La souffrance peut-elle aussi être un critère de tri ?
Historiquement, la souffrance a joué un rôle important. Le tri moderne s’organise dans le contexte militaire, au début du XIXe siècle, à une époque où la médecine n’a pas grand-chose à proposer pour sauver les vies de soldats très abimés. L’origine, un peu mythique, c’est Dominique-Jean Larrey, chirurgien de l’armée napoléonienne qui doit développer des méthodes rationnelles pour faire face à l’immense afflux de blessés. Là, l’enjeu est essentiellement de soulager les souffrances les plus urgentes. Il ne s’agit alors pas toujours de sauver des vies mais d’ordonner la médecine selon un principe d’efficacité, y compris quand cela implique l’amputation rapide pour soulager.
“Dans le cas du Covid, le choix a été utilitariste : il fallait maximiser l’efficacité de la ressource dont on dispose, le vaccin, en l’administrant à ceux qui en ont le plus besoin”
Pour en venir à la gestion de la pandémie, le fait qu’on ait commencé par vacciner les personnes les plus fragiles, est-ce déjà aussi du tri ?

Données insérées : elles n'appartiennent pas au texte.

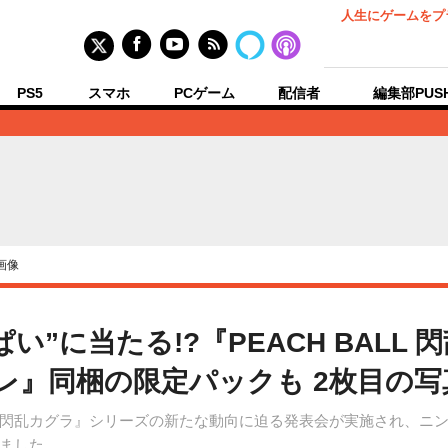
人生にゲームをプ
PS5
スマホ
PCゲーム
配信者
編集部PUS
画像
”に当たる!?『PEACH BALL 
レ』同梱の限定パックも 2枚目の写
乱カグラ』シリーズの新たな動向に迫る発表会が実施され、ニンテン
ました。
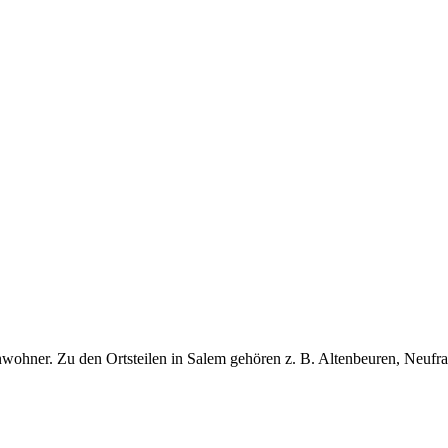
wohner. Zu den Ortsteilen in Salem gehören z. B. Altenbeuren, Neufr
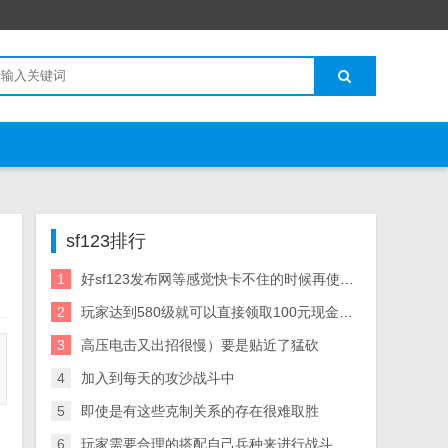
sf123排行
1
好sf123发布网等感觉快卡不住的时候再使用W技能可以大大提高击杀成功率）
2
玩家达到580级就可以直接领取100元现金红包
3
高压电击又出招很慢）要是贴近了猛砍
4
加入到每天的攻沙战斗中
5
即使是有这些克制关系的存在很难取胜
6
玩家需要合理的搭配自己兵种来进行战斗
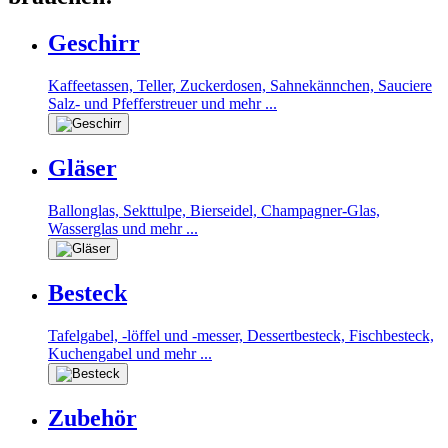
Geschirr
Kaffeetassen, Teller, Zuckerdosen, Sahnekännchen, Sauciere
Salz- und Pfefferstreuer und mehr ...
Gläser
Ballonglas, Sekttulpe, Bierseidel, Champagner-Glas,
Wasserglas und mehr ...
Besteck
Tafelgabel, -löffel und -messer, Dessertbesteck, Fischbesteck,
Kuchengabel und mehr ...
Zubehör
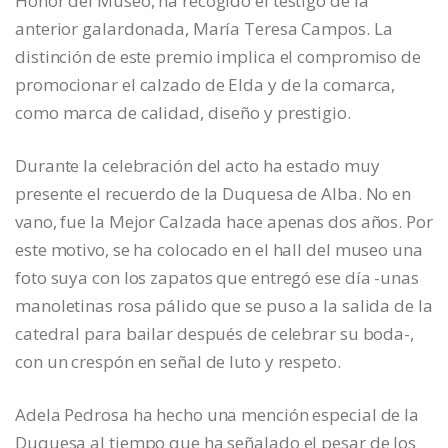
Honor del Museo, ha recogido el testigo de la
anterior galardonada, María Teresa Campos. La
distinción de este premio implica el compromiso de
promocionar el calzado de Elda y de la comarca,
como marca de calidad, diseño y prestigio.
Durante la celebración del acto ha estado muy
presente el recuerdo de la Duquesa de Alba. No en
vano, fue la Mejor Calzada hace apenas dos años. Por
este motivo, se ha colocado en el hall del museo una
foto suya con los zapatos que entregó ese día -unas
manoletinas rosa pálido que se puso a la salida de la
catedral para bailar después de celebrar su boda-,
con un crespón en señal de luto y respeto.
Adela Pedrosa ha hecho una mención especial de la
Duquesa al tiempo que ha señalado el pesar de los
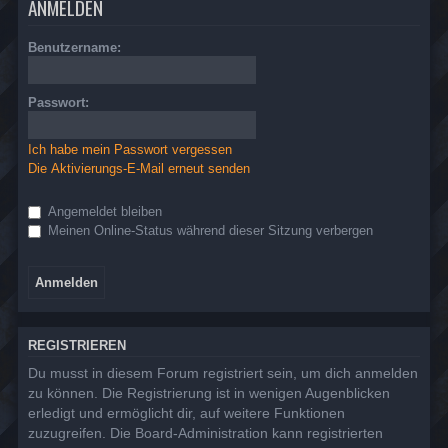
ANMELDEN
Benutzername:
Passwort:
Ich habe mein Passwort vergessen
Die Aktivierungs-E-Mail erneut senden
Angemeldet bleiben
Meinen Online-Status während dieser Sitzung verbergen
REGISTRIEREN
Du musst in diesem Forum registriert sein, um dich anmelden
zu können. Die Registrierung ist in wenigen Augenblicken
erledigt und ermöglicht dir, auf weitere Funktionen
zuzugreifen. Die Board-Administration kann registrierten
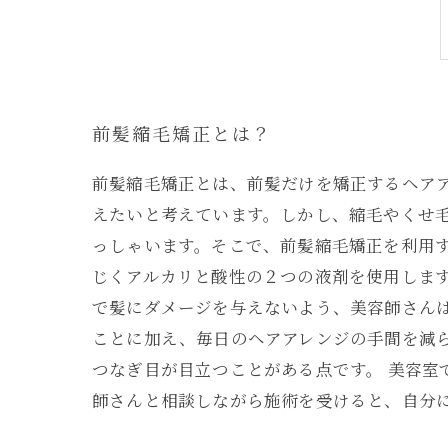
前髪縮毛矯正とは？
前髪縮毛矯正とは、前髪だけを矯正するヘア
えたいと考えています。しかし、縮毛やくせ
っしゃいます。そこで、前髪縮毛矯正を利用
じくアルカリと酸性の２つの液剤を使用しま
で髪にダメージを与えないよう、美容師さん
ことに加え、毎日のヘアアレンジの手間を減
つなぎ目が目立つことがある点です。 美容
師さんと相談しながら施術を受けると、自分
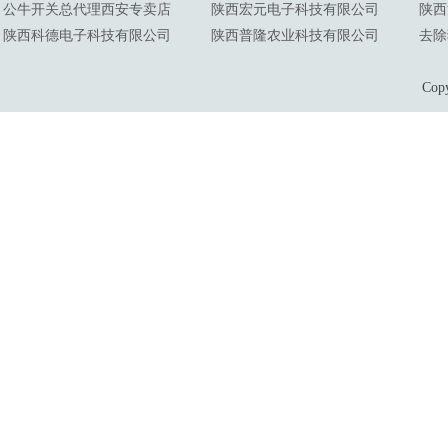
公牛开关总代理西安专卖店
陕西宏元电子科技有限公司
陕西
陕西科德电子科技有限公司
陕西普隆农业科技有限公司
去除
Co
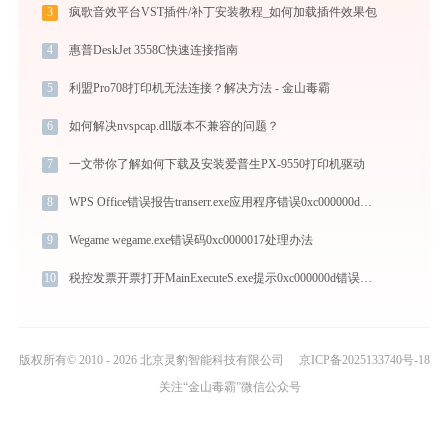
3
疯歌音效平台VST插件/补丁安装教程_如何加载插件效果包
4
惠普DeskJet 3558C快速连接指南
5
利盟Pro708打印机无法连接？解决方法 - 金山毒霸
6
如何解决nvspcap.dll版本不兼容的问题？
7
一文带你了解如何下载及安装爱普生PX-9550打印机驱动
8
WPS Office错误报告transerr.exe应用程序错误0xc000000d解决方法
9
Wegame wegame.exe错误码0xc0000017处理办法
10
税控发票开票打开MainExecuteS.exe提示0xc000000d错误码怎么办
版权所有© 2010 - 2026 北京灵豹智能科技有限公司
京ICP备2025133740号-18
关注“金山毒霸”微信公众号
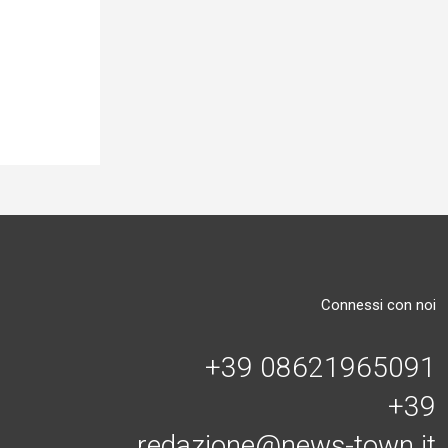
Connessi con noi
+39 08621965091
+39
redazione@news-town.it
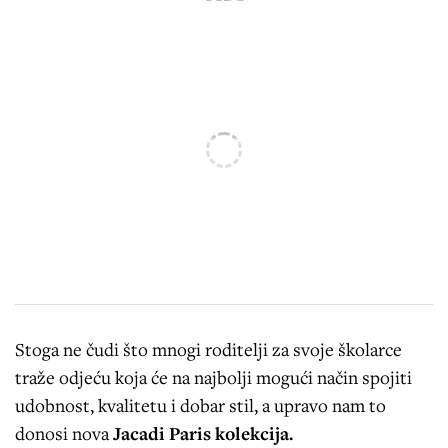
Stoga ne čudi što mnogi roditelji za svoje školarce
traže odjeću koja će na najbolji mogući način spojiti
udobnost, kvalitetu i dobar stil, a upravo nam to
donosi nova
Jacadi Paris kolekcija.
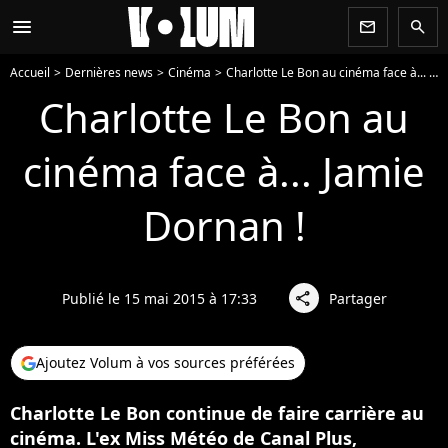
menu
newsletter
search
Accueil
Dernières news
Cinéma
Charlotte Le Bon au cinéma face à... Jamie Dornan !
Charlotte Le Bon au
cinéma face à... Jamie
Dornan !
Publié le 15 mai 2015 à 17:33
Partager
share
Ajoutez Volum à vos sources préférées
Charlotte Le Bon continue de faire carrière au
cinéma. L'ex Miss Météo de Canal Plus,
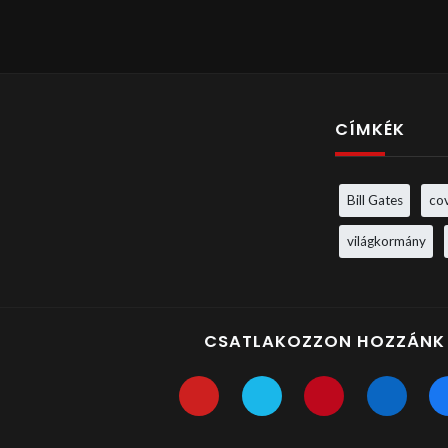
CÍMKÉK
Bill Gates
co
világkormány
CSATLAKOZZON HOZZÁNK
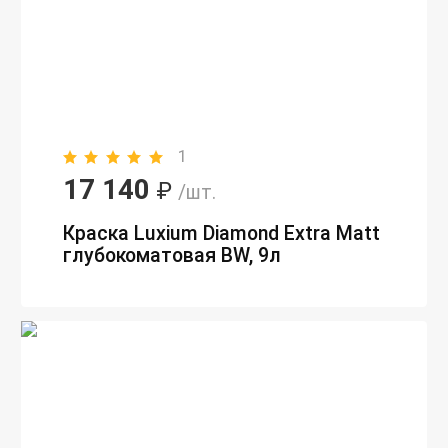
1
17 140
₽
/шт.
Краска Luxium Diamond Extra Matt
глубокоматовая BW, 9л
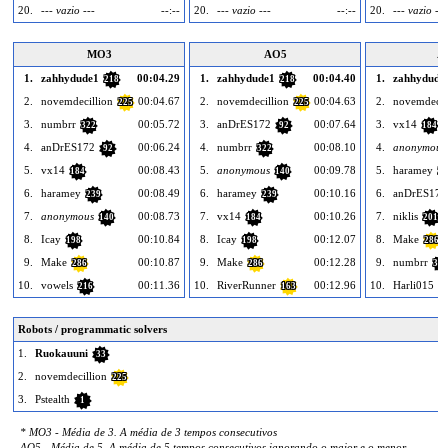
20.
--- vazio ---
--:--
20.
--- vazio ---
--:--
20.
--- vazio ---
MO3
AO5
A
1.
zahhydude1
00:04.29
1.
zahhydude1
00:04.40
1.
zahhydude
218
218
2.
novemdecillion
00:04.67
2.
novemdecillion
00:04.63
2.
novemdecil
225
225
3.
numbrr
00:05.72
3.
anDrES172
00:07.64
3.
vx14
322
92
184
4.
anDrES172
00:06.24
4.
numbrr
00:08.10
4.
anonymous
92
322
5.
vx14
00:08.43
5.
anonymous
00:09.78
5.
haramey
184
140
23
6.
haramey
00:08.49
6.
haramey
00:10.16
6.
anDrES172
239
239
7.
anonymous
00:08.73
7.
vx14
00:10.26
7.
niklis
140
184
201
8.
Icay
00:10.84
8.
Icay
00:12.07
8.
Make
198
198
286
9.
Make
00:10.87
9.
Make
00:12.28
9.
numbrr
286
286
322
10.
vowels
00:11.36
10.
RiverRunner
00:12.96
10.
Harli015
216
163
1
Robots / programmatic solvers
1.
Ruokauuni
33
2.
novemdecillion
225
3.
Pstealth
1
* MO3 - Média de 3. A média de 3 tempos consecutivos
AO5 - Média de 5. A média de 5 tempos consecutivos ignorando o maior e o menor.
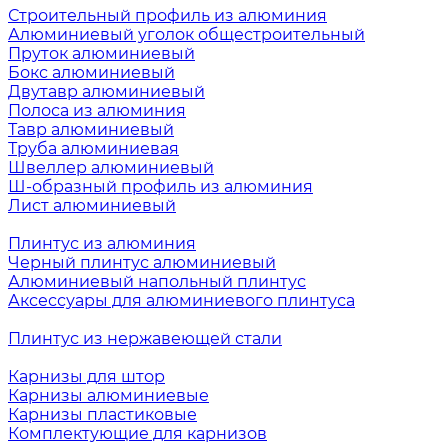
Строительный профиль из алюминия
Алюминиевый уголок общестроительный
Пруток алюминиевый
Бокс алюминиевый
Двутавр алюминиевый
Полоса из алюминия
Тавр алюминиевый
Труба алюминиевая
Швеллер алюминиевый
Ш-образный профиль из алюминия
Лист алюминиевый
Плинтус из алюминия
Черный плинтус алюминиевый
Алюминиевый напольный плинтус
Аксессуары для алюминиевого плинтуса
Плинтус из нержавеющей стали
Карнизы для штор
Карнизы алюминиевые
Карнизы пластиковые
Комплектующие для карнизов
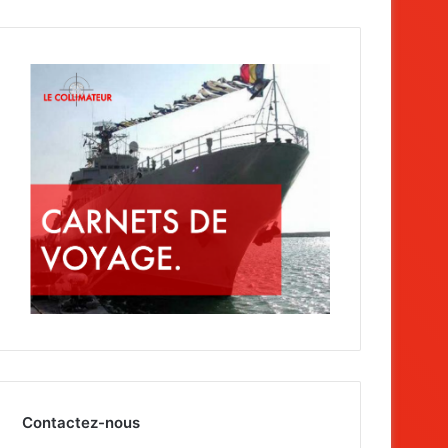
Contactez-nous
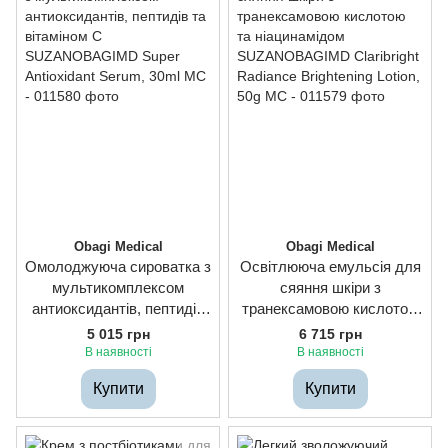
Obagi Medical
Obagi Medical
Омолоджуюча сироватка з
Освітлююча емульсія для
мультикомплексом
сяяння шкіри з
антиоксидантів, пептидів
транексамовою кислотою
та вітаміном С
та ніацинамідом
5 015 грн
6 715 грн
SUZANOBAGIMD Super
SUZANOBAGIMD
В наявності
В наявності
Antioxidant Serum, 30ml
Claribright Radiance
Купити
Купити
Brightening Lotion, 50g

Oui. Le choix a été, comme disent les éthiciens, utilitariste : il fallait maximiser l’efficacité de la ressource dont on dispose, le vaccin, en l’administrant à ceux qui en ont le plus besoin. On aurait pu imaginer un autre dispositif, plus égalitaire, comme le tirage au sort, mais le Covid a des effets tellement différents selon l’âge ou d’autres facteurs de risque qu’il aurait été en fait inacceptable de ne pas en tenir compte. Dans des pandémies avec des virus très létaux, comme Ebola, il est plus souvent retenu : Il faut imaginer que quand on dispose de peu de vaccins et que la maladie est grave dans tous les cas, le tirage au sort peut devenir préférable car tout autre critère, même d’utilité, risque de sembler insupportable. Par exemple, dans le cas de l’épidémie d’Ebola en Afrique de l’Ouest, prioriser les soignants a pu être mal compris et a alimenté une défiance d’une partie de la population, qui leur reprochait d’être privilégiés.
Justement, sur quels critères les humanitaires trient-ils ?
C’est quelque chose auquel ont beaucoup réfléchi les ONG, en particulier Médecins sans frontières (MSF). Quand on se trouve face à un désastre comme Ebola au Libéria, il est évident qu’il faut intervenir, mais la question est de savoir à quel endroit s’arrête l’assistance médicale. Par exemple, en 2014, au Libéria, au delà d’Ebola, les besoins de santé sont presque infinis si l’on arrive avec une médecine bien équipée. La logique choisie par les organisations humanitaires est de s’arrêter à la seule cause de l’intervention : ici, Ebola. Ils ne soigneront que ceux qui ont cette maladie, ce qui est un choix très arbitraire et difficile à faire. Les niveaux de mortalité infantile au Libéria pourrait justifier que les humanitaires aillent s’y installer ad vitam eternam. Mais comme le disait une campagne de MSF, il y a le monde entier dans leur salle d’attente : il faut donc choisir.